Despite regressions dealing with variables that depend on each other, this does not mean that a variable necessarily cause the other. For that will be use test for Granger non-causality proposed by Toda & Yamamoto (1995), which consists of applying a Wald test to check the restrictions of the parameters of VAR model (k + emax), increased levels, through an asymptotic chi-squared distribution (χ2), regardless of the system and cointegrated be estimated by Ordinary Least Squares (OLS).

It will also been applied to Forescast Error Variance Decomposition (FEVD), which has as main objective the analysis of the variance of the error percentage caused by the shock of a variable in relation to other variables. The variance decomposition separates the variation of a variable with the endogenous component of the shocks in the VAR (Iacoviello, 2009).

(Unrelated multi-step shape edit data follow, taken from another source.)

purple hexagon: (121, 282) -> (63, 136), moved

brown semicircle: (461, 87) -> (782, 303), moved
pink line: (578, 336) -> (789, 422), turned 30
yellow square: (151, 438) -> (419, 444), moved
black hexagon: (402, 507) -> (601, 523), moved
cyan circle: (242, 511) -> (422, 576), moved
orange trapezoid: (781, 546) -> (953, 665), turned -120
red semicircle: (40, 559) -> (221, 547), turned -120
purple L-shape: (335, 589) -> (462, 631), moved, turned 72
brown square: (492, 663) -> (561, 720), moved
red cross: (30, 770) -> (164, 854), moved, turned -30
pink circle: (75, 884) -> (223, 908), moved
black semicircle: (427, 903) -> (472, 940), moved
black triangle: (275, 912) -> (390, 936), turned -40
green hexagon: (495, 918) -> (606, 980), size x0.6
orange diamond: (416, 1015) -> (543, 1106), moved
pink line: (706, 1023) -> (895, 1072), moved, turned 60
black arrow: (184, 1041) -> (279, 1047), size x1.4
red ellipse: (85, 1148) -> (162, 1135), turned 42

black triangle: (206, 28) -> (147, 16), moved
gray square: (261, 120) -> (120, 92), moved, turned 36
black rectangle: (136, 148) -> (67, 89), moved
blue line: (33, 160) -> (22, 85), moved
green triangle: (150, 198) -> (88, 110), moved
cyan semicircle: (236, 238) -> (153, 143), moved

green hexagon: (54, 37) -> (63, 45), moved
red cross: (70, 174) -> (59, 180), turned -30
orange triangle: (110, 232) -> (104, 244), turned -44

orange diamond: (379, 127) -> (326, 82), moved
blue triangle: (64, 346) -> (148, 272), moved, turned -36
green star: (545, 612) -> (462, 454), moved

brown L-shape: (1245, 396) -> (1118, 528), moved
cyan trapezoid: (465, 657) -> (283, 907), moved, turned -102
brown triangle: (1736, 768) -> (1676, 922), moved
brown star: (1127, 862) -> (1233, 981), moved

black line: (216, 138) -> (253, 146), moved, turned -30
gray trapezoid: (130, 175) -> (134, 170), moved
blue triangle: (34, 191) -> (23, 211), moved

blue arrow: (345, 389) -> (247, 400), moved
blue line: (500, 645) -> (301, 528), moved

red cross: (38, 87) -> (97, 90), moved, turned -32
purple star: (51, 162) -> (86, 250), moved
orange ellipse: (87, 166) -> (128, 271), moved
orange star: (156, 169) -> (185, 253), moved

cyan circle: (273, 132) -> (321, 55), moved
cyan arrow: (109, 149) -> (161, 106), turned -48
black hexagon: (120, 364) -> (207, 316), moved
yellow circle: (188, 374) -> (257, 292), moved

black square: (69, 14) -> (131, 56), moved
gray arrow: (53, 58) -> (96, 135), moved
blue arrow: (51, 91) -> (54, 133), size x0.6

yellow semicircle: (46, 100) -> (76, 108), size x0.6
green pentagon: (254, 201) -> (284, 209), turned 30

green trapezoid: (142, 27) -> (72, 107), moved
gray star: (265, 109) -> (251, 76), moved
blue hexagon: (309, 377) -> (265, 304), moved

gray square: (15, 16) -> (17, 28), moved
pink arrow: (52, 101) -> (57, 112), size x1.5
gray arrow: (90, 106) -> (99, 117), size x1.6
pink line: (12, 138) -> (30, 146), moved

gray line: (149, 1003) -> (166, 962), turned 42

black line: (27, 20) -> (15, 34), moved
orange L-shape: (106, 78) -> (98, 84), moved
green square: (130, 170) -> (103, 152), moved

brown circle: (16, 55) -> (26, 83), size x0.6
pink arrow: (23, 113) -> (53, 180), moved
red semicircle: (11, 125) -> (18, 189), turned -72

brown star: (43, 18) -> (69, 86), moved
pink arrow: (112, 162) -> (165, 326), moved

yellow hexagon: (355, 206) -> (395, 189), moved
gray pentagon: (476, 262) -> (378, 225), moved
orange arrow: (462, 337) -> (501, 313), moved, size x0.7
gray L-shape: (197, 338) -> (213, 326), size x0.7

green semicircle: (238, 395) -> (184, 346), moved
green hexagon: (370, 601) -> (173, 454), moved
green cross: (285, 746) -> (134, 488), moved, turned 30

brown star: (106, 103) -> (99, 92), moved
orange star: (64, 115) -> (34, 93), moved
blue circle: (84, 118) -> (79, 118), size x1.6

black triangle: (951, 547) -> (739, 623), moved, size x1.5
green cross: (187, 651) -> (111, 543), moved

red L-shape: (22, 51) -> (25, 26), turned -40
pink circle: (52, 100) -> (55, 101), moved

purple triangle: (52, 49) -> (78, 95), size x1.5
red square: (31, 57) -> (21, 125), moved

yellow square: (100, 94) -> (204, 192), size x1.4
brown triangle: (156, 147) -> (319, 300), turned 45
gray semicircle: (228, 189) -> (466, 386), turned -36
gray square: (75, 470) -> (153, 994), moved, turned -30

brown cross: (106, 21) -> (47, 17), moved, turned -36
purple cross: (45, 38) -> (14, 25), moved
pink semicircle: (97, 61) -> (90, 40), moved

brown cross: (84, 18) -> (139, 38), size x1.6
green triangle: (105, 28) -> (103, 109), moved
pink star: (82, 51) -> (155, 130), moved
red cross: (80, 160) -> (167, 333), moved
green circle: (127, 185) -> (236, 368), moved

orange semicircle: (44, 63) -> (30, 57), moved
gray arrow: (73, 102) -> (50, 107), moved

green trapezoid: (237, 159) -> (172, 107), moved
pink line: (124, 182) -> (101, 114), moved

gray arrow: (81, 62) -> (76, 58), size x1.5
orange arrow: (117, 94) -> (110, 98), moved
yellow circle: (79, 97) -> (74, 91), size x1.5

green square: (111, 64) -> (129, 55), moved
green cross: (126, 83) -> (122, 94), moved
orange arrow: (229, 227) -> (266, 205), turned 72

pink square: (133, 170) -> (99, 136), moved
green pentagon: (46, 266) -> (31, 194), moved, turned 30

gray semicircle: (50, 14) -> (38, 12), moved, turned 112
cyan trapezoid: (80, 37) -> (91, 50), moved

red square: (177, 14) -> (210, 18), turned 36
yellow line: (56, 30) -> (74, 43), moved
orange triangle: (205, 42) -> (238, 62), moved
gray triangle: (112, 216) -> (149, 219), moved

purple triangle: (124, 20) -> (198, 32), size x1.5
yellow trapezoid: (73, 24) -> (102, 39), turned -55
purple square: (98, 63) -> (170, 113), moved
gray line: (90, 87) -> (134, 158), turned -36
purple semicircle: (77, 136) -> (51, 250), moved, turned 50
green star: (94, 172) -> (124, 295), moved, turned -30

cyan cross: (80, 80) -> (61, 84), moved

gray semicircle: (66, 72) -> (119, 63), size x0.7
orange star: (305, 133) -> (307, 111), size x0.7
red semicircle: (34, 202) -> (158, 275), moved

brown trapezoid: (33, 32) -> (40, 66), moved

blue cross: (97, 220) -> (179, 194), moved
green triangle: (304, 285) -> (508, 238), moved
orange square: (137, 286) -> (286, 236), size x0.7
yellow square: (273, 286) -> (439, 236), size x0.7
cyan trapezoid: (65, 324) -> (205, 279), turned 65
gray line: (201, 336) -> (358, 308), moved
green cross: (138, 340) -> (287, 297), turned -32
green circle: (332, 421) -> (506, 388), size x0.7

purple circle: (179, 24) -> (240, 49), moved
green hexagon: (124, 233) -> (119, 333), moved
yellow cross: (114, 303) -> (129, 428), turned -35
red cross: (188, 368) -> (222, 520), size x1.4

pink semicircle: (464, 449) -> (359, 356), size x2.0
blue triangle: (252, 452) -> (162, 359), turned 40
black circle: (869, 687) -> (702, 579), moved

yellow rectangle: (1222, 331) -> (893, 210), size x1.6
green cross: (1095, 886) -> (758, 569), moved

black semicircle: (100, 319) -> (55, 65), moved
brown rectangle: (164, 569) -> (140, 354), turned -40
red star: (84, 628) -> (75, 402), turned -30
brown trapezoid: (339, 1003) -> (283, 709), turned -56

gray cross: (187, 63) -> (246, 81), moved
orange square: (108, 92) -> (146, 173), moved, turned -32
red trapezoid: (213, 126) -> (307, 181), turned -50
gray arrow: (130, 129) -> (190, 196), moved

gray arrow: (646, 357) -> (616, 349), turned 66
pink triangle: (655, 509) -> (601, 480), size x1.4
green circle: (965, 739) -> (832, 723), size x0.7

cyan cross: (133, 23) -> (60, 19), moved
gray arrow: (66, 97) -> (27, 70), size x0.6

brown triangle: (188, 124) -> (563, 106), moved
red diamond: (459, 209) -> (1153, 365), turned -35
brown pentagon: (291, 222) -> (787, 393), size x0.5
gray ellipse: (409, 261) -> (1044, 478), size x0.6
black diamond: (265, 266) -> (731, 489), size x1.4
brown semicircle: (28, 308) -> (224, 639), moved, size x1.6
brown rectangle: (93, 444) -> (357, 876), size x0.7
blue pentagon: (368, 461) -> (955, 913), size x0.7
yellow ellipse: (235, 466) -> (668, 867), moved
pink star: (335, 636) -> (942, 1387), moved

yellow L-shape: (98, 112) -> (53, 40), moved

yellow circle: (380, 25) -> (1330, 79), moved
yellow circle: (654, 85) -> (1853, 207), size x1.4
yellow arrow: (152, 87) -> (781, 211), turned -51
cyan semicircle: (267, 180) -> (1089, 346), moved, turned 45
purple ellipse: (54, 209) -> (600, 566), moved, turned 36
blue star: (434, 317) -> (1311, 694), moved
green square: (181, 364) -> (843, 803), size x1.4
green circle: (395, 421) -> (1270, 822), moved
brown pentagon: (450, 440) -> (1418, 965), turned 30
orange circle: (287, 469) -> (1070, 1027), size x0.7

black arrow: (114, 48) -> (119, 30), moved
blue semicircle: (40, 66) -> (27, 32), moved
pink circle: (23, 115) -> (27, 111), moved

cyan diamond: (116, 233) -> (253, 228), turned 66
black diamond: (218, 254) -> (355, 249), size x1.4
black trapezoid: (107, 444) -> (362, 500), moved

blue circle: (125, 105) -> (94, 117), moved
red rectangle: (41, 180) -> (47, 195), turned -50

An analysis of the Impulse Response Functions (IRF) that present the impacts, from the shocks or innovations inherent to a particular variable that causes an impact on the other variables analyzed using standard error units in relation to each of the variables (Grenne, 2003).

4 Results and discussion

The analysis of the VAR part initially analyzing the error correction model and the statistical tests inherent to the model, however, it is necessary to define the number of lags (p) for the model applied, so the lag tests are show in Table next.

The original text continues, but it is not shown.